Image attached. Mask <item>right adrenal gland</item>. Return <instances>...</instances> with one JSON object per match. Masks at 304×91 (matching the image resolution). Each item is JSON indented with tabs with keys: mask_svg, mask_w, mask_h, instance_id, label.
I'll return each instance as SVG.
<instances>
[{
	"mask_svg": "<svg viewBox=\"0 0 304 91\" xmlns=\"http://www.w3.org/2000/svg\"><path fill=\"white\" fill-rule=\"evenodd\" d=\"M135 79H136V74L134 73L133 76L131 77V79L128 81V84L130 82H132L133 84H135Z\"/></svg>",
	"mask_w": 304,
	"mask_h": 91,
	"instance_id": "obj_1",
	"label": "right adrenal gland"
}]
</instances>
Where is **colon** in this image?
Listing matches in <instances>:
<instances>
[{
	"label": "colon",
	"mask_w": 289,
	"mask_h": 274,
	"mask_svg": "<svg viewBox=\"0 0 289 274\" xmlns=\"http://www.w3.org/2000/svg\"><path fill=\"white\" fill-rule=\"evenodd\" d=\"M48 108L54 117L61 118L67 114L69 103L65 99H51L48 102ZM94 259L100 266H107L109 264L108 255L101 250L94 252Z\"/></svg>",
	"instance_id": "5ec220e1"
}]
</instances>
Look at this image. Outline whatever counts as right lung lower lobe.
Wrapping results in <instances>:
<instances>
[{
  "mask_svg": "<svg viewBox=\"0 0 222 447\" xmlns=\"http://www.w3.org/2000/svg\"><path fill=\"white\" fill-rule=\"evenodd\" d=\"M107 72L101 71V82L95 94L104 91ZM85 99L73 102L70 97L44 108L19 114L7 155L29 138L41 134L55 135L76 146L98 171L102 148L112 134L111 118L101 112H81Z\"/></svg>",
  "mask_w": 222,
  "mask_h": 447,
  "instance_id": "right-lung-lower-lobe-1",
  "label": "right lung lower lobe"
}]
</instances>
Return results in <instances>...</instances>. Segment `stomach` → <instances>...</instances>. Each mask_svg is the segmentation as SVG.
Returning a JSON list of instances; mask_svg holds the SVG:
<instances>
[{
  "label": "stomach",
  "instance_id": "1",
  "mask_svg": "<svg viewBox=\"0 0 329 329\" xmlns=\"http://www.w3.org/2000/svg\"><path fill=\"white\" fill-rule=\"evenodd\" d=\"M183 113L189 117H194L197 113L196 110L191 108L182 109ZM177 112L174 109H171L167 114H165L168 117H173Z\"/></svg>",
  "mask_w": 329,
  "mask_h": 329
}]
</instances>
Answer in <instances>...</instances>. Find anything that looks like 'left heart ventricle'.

========

**Exercise instructions**
An exact retyping of the lines from the one with "Return results in" to the end of the material above, with both ends included and nothing added, is the required answer.

**Output for this task**
Return results in <instances>...</instances>. Segment `stomach` → <instances>...</instances>. Each mask_svg is the segmentation as SVG.
Returning a JSON list of instances; mask_svg holds the SVG:
<instances>
[{
  "label": "stomach",
  "instance_id": "1",
  "mask_svg": "<svg viewBox=\"0 0 329 329\" xmlns=\"http://www.w3.org/2000/svg\"><path fill=\"white\" fill-rule=\"evenodd\" d=\"M183 113L189 117H194L197 113L196 110L191 108L182 109ZM177 112L174 109H171L167 114H165L168 117H173Z\"/></svg>",
  "mask_w": 329,
  "mask_h": 329
}]
</instances>
Answer in <instances>...</instances>. Find anything that looks like 'left heart ventricle'.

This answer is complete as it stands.